La BBC, Trump et la bataille de la crédibilité
Au milieu de ce débat, un autre coup secoue le paysage britannique : la tempête autour de la BBC et de Donald Trump.
Le directeur général de la BBC, Tim Davie, a démissionné après des accusations de manipulation d’un extrait vidéo de l’ancien président américain dans une émission de Panorama. Dans le montage contesté, Trump paraît appeler ses partisans, le 6 janvier 2021, à marcher sur le Capitole pour “se battre comme des damnés”.
Dans son discours original il dit d’abord qu’il accompagnera ses partisans “pour faire entendre leurs voix de manière pacifique et patriotique”. L’expression “fight like hell” intervient plus tard, dans un autre passage.
Les médias conservateurs, dont le Daily Telegraph, ont accusé la BBC d’avoir édité la séquence de façon à présenter Trump de manière plus dangereuse qu’il ne l’a été ce jour-là.

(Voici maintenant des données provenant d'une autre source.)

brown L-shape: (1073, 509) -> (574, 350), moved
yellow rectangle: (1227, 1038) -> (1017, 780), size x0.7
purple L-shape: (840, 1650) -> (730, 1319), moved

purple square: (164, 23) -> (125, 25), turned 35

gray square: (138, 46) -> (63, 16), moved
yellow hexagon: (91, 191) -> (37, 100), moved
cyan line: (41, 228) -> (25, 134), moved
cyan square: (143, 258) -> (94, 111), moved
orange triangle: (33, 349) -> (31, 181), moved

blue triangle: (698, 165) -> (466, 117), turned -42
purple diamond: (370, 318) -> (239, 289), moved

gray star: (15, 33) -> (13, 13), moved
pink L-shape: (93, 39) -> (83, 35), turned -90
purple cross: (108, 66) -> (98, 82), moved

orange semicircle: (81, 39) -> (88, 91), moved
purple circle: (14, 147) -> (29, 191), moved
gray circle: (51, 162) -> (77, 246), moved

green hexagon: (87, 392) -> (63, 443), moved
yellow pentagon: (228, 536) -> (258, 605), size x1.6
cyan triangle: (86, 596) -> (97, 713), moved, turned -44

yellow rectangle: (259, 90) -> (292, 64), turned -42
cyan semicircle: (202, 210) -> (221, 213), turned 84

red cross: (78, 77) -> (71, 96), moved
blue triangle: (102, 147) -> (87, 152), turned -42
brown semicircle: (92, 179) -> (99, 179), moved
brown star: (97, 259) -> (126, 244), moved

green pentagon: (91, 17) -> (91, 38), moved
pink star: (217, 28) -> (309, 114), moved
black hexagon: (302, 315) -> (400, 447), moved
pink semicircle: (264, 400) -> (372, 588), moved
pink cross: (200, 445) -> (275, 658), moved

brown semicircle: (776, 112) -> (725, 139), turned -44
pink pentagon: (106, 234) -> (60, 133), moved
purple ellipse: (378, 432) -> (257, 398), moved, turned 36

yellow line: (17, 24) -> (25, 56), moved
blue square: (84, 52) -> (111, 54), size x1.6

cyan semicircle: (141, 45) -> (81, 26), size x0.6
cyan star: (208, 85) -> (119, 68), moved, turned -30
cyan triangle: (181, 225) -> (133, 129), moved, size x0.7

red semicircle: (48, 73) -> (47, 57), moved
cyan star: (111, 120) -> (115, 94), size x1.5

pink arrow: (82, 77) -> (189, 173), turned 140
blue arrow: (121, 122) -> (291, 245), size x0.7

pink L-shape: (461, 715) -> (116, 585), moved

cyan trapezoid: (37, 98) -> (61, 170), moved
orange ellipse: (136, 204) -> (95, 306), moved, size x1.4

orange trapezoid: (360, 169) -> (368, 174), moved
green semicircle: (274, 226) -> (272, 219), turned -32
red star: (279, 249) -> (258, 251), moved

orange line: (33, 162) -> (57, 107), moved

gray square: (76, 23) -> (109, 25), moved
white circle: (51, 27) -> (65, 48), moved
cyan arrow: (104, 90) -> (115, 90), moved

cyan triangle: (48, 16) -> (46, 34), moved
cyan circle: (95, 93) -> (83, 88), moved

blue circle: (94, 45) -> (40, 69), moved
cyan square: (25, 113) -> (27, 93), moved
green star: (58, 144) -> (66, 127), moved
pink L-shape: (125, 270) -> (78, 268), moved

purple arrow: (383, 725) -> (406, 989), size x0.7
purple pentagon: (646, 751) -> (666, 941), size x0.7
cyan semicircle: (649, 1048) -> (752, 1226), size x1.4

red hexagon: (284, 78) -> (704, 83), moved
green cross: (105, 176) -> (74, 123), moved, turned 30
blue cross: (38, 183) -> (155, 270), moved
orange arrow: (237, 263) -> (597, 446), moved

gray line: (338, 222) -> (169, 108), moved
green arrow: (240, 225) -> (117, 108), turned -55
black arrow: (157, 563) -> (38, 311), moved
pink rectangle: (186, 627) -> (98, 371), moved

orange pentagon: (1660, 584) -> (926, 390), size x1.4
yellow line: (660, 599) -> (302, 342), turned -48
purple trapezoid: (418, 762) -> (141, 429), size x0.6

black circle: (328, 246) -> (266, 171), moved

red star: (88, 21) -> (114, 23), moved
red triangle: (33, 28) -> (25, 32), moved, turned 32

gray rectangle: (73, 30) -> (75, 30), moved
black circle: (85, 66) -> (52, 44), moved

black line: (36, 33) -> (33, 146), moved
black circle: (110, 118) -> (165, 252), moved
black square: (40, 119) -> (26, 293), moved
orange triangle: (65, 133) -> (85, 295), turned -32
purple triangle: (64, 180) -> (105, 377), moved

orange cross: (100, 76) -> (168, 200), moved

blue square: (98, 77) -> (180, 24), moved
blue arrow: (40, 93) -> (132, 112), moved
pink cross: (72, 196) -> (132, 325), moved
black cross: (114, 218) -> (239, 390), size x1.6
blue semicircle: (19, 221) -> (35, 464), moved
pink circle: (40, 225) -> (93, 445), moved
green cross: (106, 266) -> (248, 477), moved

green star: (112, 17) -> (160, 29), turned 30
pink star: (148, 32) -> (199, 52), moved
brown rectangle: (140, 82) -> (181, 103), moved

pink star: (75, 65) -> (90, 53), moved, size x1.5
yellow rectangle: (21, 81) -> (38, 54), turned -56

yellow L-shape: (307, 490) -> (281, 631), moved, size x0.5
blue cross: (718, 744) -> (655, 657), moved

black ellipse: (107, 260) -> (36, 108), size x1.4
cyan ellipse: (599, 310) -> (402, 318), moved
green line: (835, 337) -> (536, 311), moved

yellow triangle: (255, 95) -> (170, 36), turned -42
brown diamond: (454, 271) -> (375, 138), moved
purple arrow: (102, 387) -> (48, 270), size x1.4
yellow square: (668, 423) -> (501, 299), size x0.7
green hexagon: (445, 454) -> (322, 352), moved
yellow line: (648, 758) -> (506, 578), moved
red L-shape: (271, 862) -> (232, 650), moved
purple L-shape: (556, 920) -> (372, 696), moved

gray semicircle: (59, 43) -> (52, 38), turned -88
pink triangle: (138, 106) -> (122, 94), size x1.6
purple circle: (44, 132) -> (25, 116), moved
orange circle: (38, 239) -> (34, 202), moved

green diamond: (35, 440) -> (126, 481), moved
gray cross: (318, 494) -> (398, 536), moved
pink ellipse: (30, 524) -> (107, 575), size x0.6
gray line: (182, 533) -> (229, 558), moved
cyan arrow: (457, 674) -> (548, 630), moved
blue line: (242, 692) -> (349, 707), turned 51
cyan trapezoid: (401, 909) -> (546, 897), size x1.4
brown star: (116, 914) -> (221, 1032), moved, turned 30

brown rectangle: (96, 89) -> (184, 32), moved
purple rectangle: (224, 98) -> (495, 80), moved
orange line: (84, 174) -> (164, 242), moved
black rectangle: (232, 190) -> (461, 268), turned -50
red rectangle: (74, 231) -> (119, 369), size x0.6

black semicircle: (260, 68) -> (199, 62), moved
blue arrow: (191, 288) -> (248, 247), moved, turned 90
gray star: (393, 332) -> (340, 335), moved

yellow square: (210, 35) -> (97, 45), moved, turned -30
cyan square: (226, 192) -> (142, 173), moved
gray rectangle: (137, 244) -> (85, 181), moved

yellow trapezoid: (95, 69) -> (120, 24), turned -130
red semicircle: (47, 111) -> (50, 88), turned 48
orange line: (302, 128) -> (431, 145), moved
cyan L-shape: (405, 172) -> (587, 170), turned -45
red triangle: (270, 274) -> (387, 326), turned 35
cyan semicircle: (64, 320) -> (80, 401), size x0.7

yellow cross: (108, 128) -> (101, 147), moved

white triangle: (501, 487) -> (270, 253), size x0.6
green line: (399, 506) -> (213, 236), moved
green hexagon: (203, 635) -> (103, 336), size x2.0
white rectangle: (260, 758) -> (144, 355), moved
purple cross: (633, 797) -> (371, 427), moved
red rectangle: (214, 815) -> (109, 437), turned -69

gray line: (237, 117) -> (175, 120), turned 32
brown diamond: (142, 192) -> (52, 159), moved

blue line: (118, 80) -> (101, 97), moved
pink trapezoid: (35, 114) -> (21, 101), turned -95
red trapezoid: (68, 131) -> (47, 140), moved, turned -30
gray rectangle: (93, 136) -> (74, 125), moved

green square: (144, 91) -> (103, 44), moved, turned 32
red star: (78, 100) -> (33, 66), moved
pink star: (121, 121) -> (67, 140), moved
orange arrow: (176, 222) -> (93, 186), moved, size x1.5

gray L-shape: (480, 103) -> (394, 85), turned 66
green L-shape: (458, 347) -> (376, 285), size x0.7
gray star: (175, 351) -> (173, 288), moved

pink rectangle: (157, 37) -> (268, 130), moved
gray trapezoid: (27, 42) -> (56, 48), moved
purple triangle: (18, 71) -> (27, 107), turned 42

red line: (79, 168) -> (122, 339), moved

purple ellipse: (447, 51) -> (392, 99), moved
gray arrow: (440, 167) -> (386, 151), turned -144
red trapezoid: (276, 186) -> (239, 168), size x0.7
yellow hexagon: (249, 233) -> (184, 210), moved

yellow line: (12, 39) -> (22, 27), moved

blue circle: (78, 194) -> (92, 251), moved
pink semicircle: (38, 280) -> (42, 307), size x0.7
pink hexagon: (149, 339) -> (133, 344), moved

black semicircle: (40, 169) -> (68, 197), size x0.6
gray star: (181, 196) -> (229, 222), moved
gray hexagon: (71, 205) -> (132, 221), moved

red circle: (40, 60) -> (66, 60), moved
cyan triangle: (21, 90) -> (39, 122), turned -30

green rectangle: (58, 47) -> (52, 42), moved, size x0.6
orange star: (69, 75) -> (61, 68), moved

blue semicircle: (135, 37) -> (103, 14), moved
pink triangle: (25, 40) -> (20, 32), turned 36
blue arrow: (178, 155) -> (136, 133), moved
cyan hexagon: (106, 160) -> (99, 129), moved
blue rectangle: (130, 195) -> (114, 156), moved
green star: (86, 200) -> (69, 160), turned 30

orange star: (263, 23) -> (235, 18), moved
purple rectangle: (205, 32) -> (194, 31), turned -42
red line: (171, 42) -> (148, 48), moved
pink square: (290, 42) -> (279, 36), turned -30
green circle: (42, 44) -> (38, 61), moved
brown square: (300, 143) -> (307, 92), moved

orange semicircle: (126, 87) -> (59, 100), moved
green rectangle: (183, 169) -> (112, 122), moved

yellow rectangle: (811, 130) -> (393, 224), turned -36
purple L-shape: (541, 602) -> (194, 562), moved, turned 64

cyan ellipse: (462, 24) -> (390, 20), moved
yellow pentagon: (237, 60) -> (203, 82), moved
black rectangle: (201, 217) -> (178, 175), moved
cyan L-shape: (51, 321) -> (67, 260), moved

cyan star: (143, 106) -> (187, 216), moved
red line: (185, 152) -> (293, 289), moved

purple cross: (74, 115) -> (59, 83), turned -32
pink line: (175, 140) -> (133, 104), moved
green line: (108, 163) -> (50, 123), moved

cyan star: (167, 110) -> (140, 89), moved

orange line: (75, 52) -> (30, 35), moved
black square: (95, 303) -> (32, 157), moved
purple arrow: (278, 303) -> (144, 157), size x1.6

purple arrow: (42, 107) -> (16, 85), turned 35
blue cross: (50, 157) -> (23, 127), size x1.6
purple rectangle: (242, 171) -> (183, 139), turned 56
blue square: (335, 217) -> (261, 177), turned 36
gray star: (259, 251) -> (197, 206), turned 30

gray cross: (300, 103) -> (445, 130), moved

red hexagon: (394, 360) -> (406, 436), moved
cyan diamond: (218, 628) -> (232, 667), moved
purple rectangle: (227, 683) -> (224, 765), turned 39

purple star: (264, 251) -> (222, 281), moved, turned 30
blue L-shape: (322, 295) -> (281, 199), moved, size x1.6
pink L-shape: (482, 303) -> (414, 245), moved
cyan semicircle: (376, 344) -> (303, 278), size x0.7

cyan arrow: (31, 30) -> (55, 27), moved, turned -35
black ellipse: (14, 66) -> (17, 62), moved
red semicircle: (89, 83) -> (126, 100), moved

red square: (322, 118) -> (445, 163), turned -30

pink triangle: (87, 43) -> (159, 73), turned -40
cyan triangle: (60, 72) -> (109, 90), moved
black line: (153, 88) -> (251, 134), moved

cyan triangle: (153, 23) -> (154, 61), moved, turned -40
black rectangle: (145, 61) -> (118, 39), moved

À droite, beaucoup y voient la preuve d’un biais “libéral” systémique de la chaîne publique. La directrice de l’information, Deborah Turness, a également quitté son poste à cause d’un sentiment de partialité institutionnelle.
Pour une partie de l’opinion, cette affaire n’est qu’un épisode de plus dans la bataille pour le contrôle du récit : qui raconte l’histoire, et comment ?
Une société qui se sent fracturée
Une étude menée par le Policy Institute de King’s College London révèle que 84 % des personnes interrogées estiment que le pays est divisé. Ce chiffre ne cesse de monter : 74 % il y a cinq ans, 79 % il y a deux ans. La moitié de la population pense que la culture britannique change trop vite, en grande partie à cause de l’immigration. Les débats se durcissent sur le climat, les questions trans, la “woke culture”.
Le professeur Bobby Duffy, qui dirige l’institut, parle d’une augmentation “inquiétante” du sentiment de déclin national et de la perception de lignes de fracture partout. Une partie de la société est tournée vers l’avenir, ouverte sur le monde. Une autre se sent dépossédée et plongée dans une nostalgie intense pour un passé idéalisé.
Et pendant ce temps, Rishi Sunak disparaît des radars
Un dernier détail illustre l’ampleur du basculement politique : Rishi Sunak, ancien Premier ministre, se retrouve sur les bancs de l’Assemblée comme simple député… et semble ne plus intéresser grand monde.
Lorsqu’il prend la parole à la Chambre des communes, l’émission Politics Live de la BBC choisit ce moment pour conclure. L’animatrice lance, imperturbable :
“Nous arrivons presque à la fin de l’émission.”
Une manière involontaire de montrer que les centres de gravité ont changé : ce ne sont plus les anciennes figures du pouvoir qui occupent le devant de la scène, mais de nouveaux acteurs, de nouveaux partis, et un débat centré presque entièrement sur l’identité, l’immigration, et l’idée même de ce que doit être le Royaume-Uni.